Dr. Ann Moyer is a Molecular Genetic Pathologist at the Mayo Clinic in Rochester, MN and Associate Professor of Laboratory Medicine and Pathology, as well as Pharmacology.
This is a podcast from Clinical Chemistry, sponsored by the Department of Laboratory Medicine at Boston Children’s Hospital. I’m Bob Barrett.
Cytochrome P450 2D6 is a highly polymorphic enzyme that metabolizes many commonly prescribed medications. Because of that, it is frequently the subject of pharmacogenomic testing. In clinical practice, genetic biomarkers are used to categorize patients to predict cytochrome enzyme activity and adjust drug doses accordingly. However, this approach leaves a large part of variability in drug response unexplained.
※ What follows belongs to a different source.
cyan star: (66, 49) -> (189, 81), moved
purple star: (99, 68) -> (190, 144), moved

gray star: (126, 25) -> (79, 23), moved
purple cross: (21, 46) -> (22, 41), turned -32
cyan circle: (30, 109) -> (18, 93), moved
A recent study from the Netherlands used genetic sequencing data and a continuous scale approach rather than categorical assignments to predict this enzyme’s activity. A perspective article appearing in the May, 2022 issue of Clinical Chemistry examined that work to improve phenotype predictions. The lead author of that paper is Dr. Ann Moyer, a Molecular Genetic Pathologist at the Mayo Clinic in Rochester, Minnesota, and Associate Professor of Laboratory Medicine and Pathology as well as Pharmacology. She is our guest in this podcast.
So, Dr. Moyer, what exactly is pharmacogenomics and what is the clinical significance of Cytochrome P450 2D6?
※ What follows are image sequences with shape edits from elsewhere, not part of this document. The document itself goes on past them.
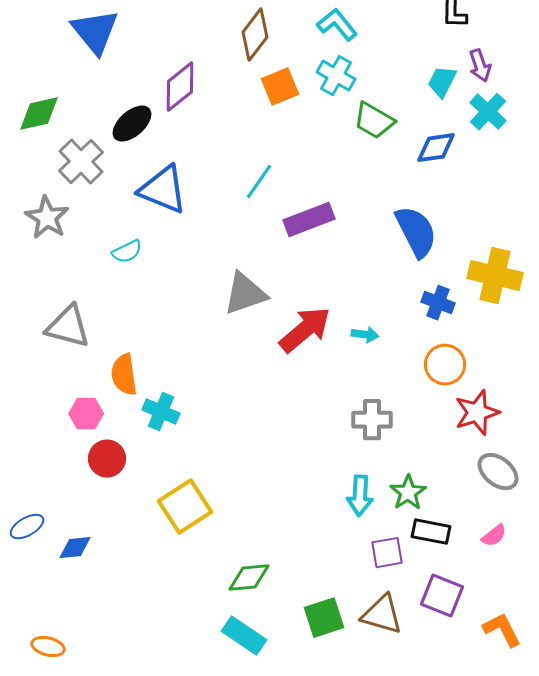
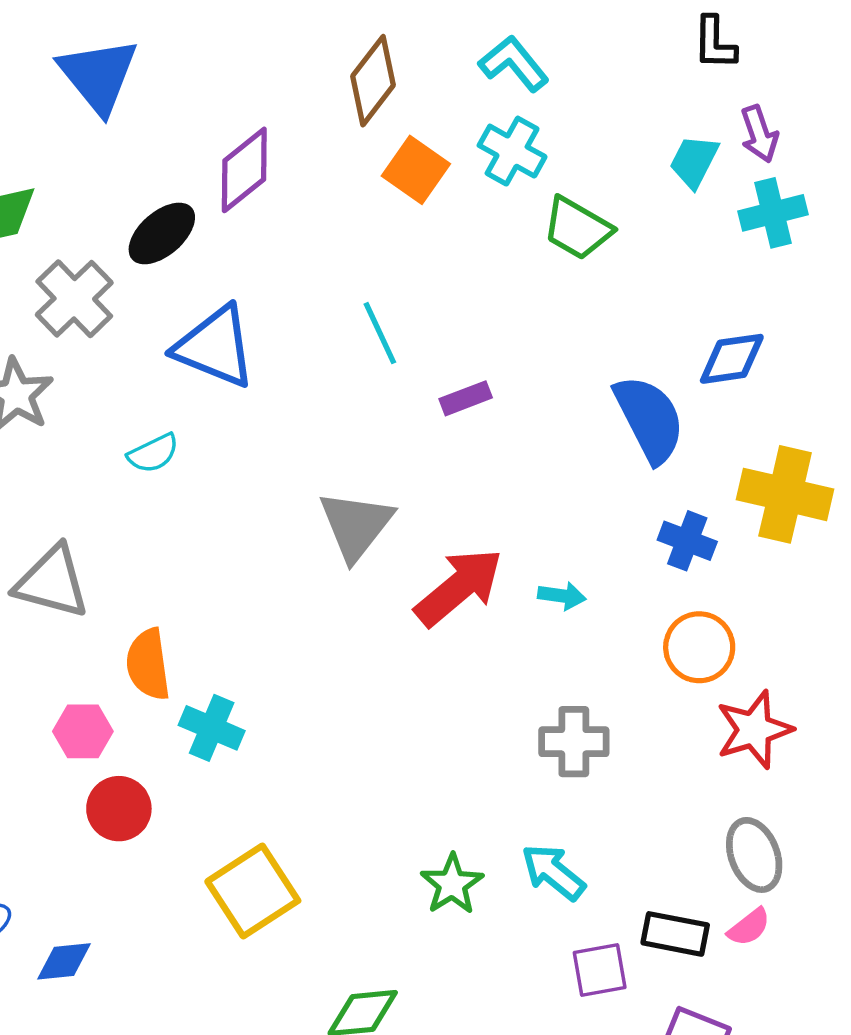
orange square: (280, 87) -> (416, 170), turned -33
cyan cross: (488, 112) -> (773, 213), turned 33
blue diamond: (436, 148) -> (732, 359), moved
cyan line: (259, 182) -> (380, 333), turned -60
purple rectangle: (309, 220) -> (466, 398), size x0.6
gray triangle: (245, 294) -> (356, 525), turned -33
gray ellipse: (498, 472) -> (754, 855), moved, turned 30
green star: (408, 493) -> (452, 884), moved
cyan arrow: (360, 496) -> (553, 872), turned 126
pink semicircle: (494, 536) -> (749, 927), moved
Yeah, I think these are great questions. So, pharmacogenomics is the study of how genetic variation can impact the response to medications. So what we actually do clinically is we obtain a blood or saliva specimen from a patient, and then we extract the DNA ,and then we perform a test to identify the genetic variants that that patient has, and then we can use that information to predict whether the patient might need a different dose or a different drug. And the goal is to avoid toxicity, but also to hopefully get the right dose of the right drug to give the patient the desired therapeutic response.
So CYP2D6 is a particular enzyme that’s involved in drug metabolism and for those of us in pharmacogenomics, is one of our favorite genes to look at in part because it’s really complicated in that there’s a lot of genetic variation or differences from person to person, but also it encodes an enzyme that’s involved in the metabolism of almost a quarter of medications, and they range from anything from antidepressants to beta blockers to tamoxifen.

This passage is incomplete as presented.